L’Ikea non vuole guai.
E per paura di scatenare le ire del Cremlino violando della legge che vieta di diffondere informazioni o propaganda gay nei confronti di minori, ha deciso di chiudere l'edizione russa della sua rivista online Ikea Family Live. L’annuncio del colosso svedese dell'arredamento è arrivato tramite un comunicato in russo, in cui ha spiegato la decisione e, in contemporanea, rivendicato la sua filosofia contro ogni tipo di discriminazione.
LEGGE VOLUTA DA PUTIN NEL 2013. I battenti del sito web sono stati chiusi «per non infrangere» la controversa legge voluta da Vladimir Putin nel 2013 che punisce chi diffonda informazioni o promuova «rapporti sessuali non tradizionali» tra chi ha meno di 18 anni.

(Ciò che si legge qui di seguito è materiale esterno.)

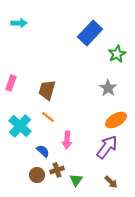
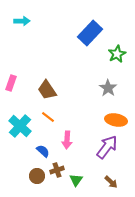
cyan arrow: moved 3 px right, 2 px up
brown trapezoid: rotated 50 degrees counterclockwise
orange ellipse: rotated 40 degrees clockwise
brown circle: moved 1 px down
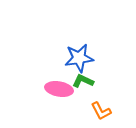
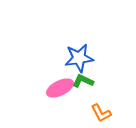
pink ellipse: moved 1 px right, 1 px up; rotated 36 degrees counterclockwise
orange L-shape: moved 2 px down
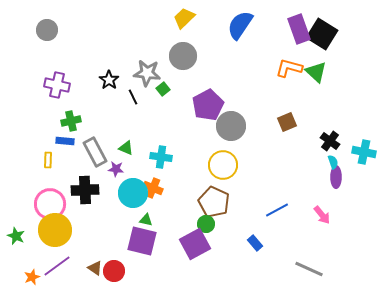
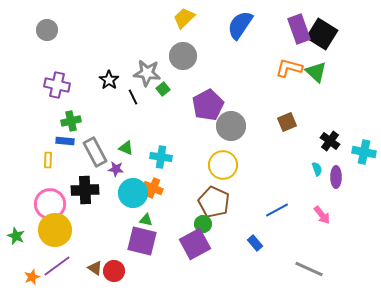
cyan semicircle at (333, 162): moved 16 px left, 7 px down
green circle at (206, 224): moved 3 px left
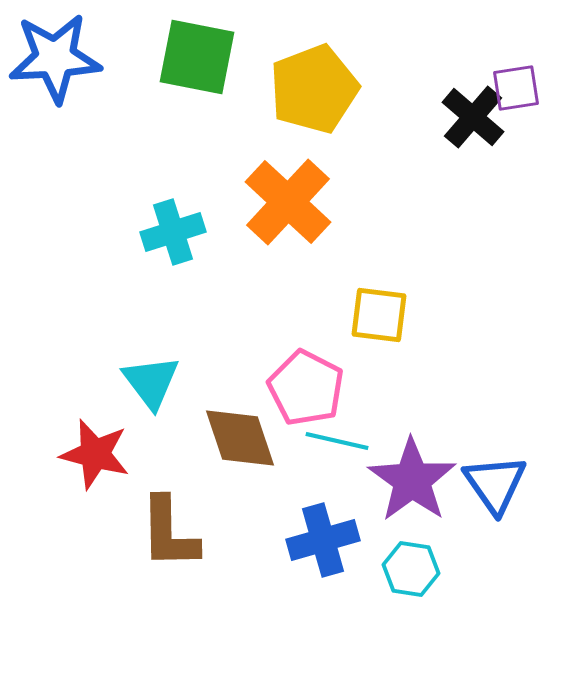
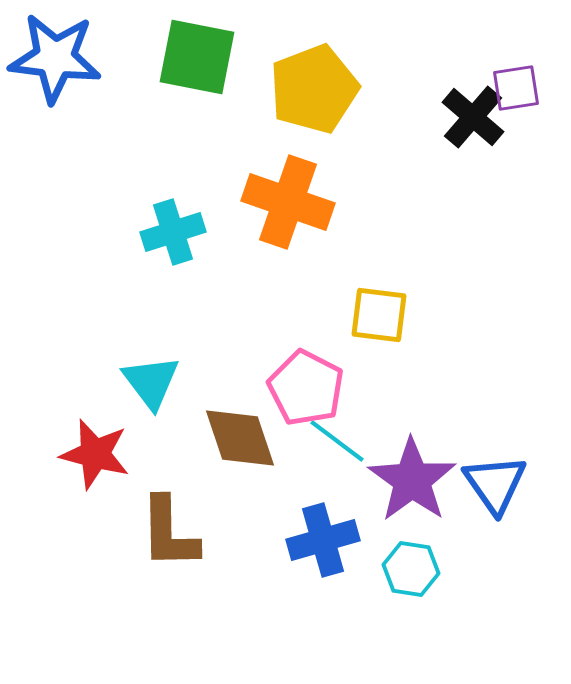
blue star: rotated 10 degrees clockwise
orange cross: rotated 24 degrees counterclockwise
cyan line: rotated 24 degrees clockwise
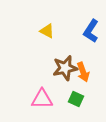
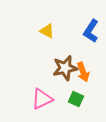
pink triangle: rotated 25 degrees counterclockwise
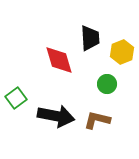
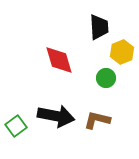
black trapezoid: moved 9 px right, 11 px up
green circle: moved 1 px left, 6 px up
green square: moved 28 px down
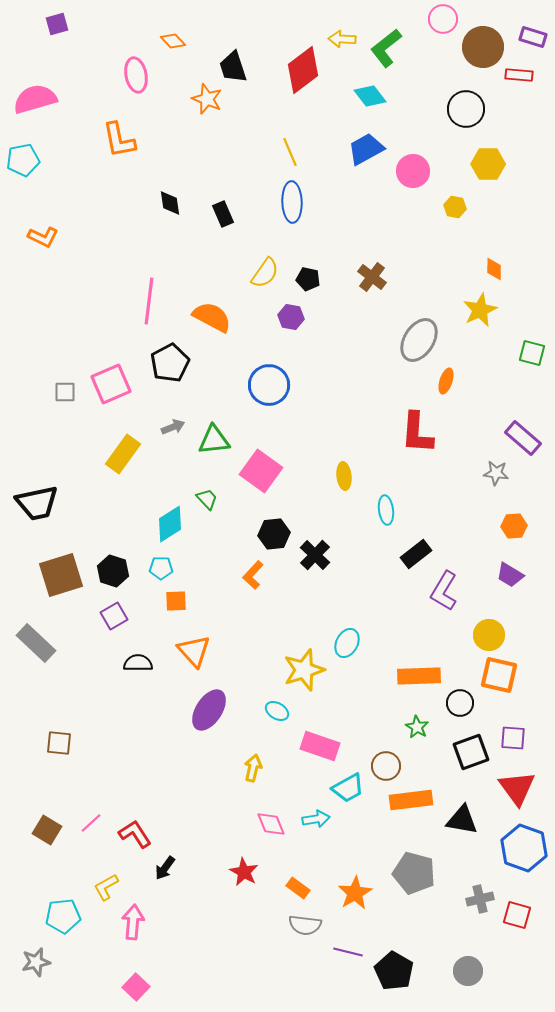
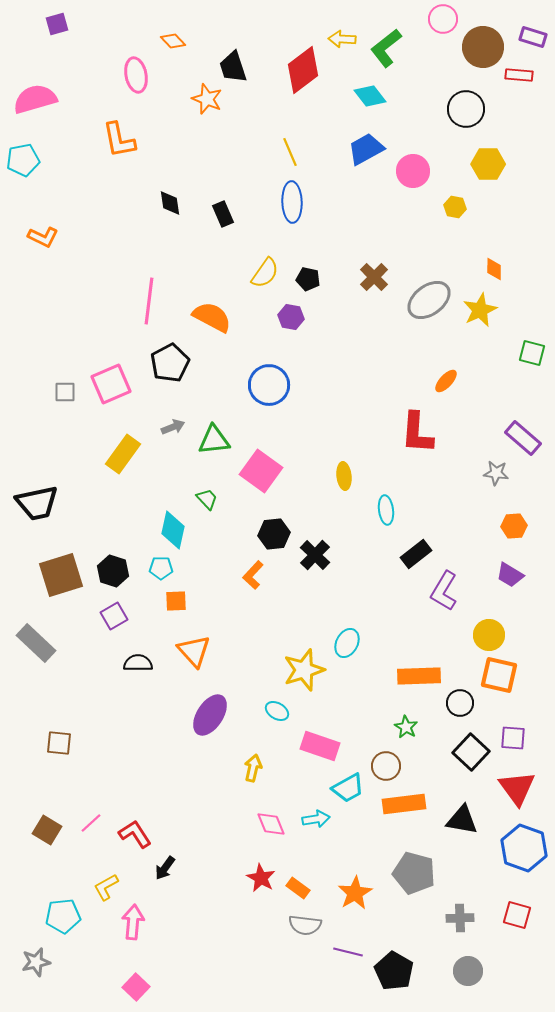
brown cross at (372, 277): moved 2 px right; rotated 8 degrees clockwise
gray ellipse at (419, 340): moved 10 px right, 40 px up; rotated 21 degrees clockwise
orange ellipse at (446, 381): rotated 25 degrees clockwise
cyan diamond at (170, 524): moved 3 px right, 6 px down; rotated 45 degrees counterclockwise
purple ellipse at (209, 710): moved 1 px right, 5 px down
green star at (417, 727): moved 11 px left
black square at (471, 752): rotated 27 degrees counterclockwise
orange rectangle at (411, 800): moved 7 px left, 4 px down
red star at (244, 872): moved 17 px right, 6 px down
gray cross at (480, 899): moved 20 px left, 19 px down; rotated 12 degrees clockwise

La spiegazione è che la rivista, pubblicata in 25 Paesi con «contenuti identici» e diretta ai membri dell'Ikea Family Club, «mostra diversi aspetti della vita casalinga senza distinzione di età, genere, orientamento sessuale, nazionalità e religione».
NELLA RIVISTA FAMIGLIE CON COPPIE GAY. Nella pubblicazione trovano spazio diversi tipi di famiglie, comprese quelle con coppie dello stesso sesso, e i vari modi in cui si può arredare e decorare una casa. Tuttavia, si tiene a precisare, la rivista «riflette i valori dell'azienda Ikea, inclusi eguali diritti e opportunità per tutti» ed «è diretta a un'audience familiare» nella quale «nella nostra opinione, non ci devono essere limiti di età».
«RISPETTIAMO LE LEGGI DEI PAESI NEI QUALI LAVORIAMO». L'azienda ha sottolineato che tutti i lettori hanno «il diritto di scegliere da soli» quali pubblicazioni posso essere interessanti e quali no. Nondimeno, «ci rendiamo conto che un certo numero di articoli nella nostra rivista potrebbe essere visto come propaganda secondo l'articolo 6.21 'Sulla propaganda riguardo ai rapporti sessuali non tradizionali tra minori'». «Con la nostra attività commerciale rispettiamo le leggi dei Paesi nei quali lavoriamo e quindi, per evitare violazioni, abbiamo preso la decisione di interrompere la pubblicazione della rivista in Russia», ha comunicato il colosso svedese.
UN PRECEDENTE CON UNA COPPIA BRITANNICA. La prudenza di Ikea nel Paese non è nuova. Dopo l'approvazione della legge del 2013 un'ondata internazionale di critiche da parte di associazioni gay sommerse l'azienda svedese che aveva tolto dall'edizione russa del catalogo la storia di Clara e Kirsty, coppia lesbica britannica.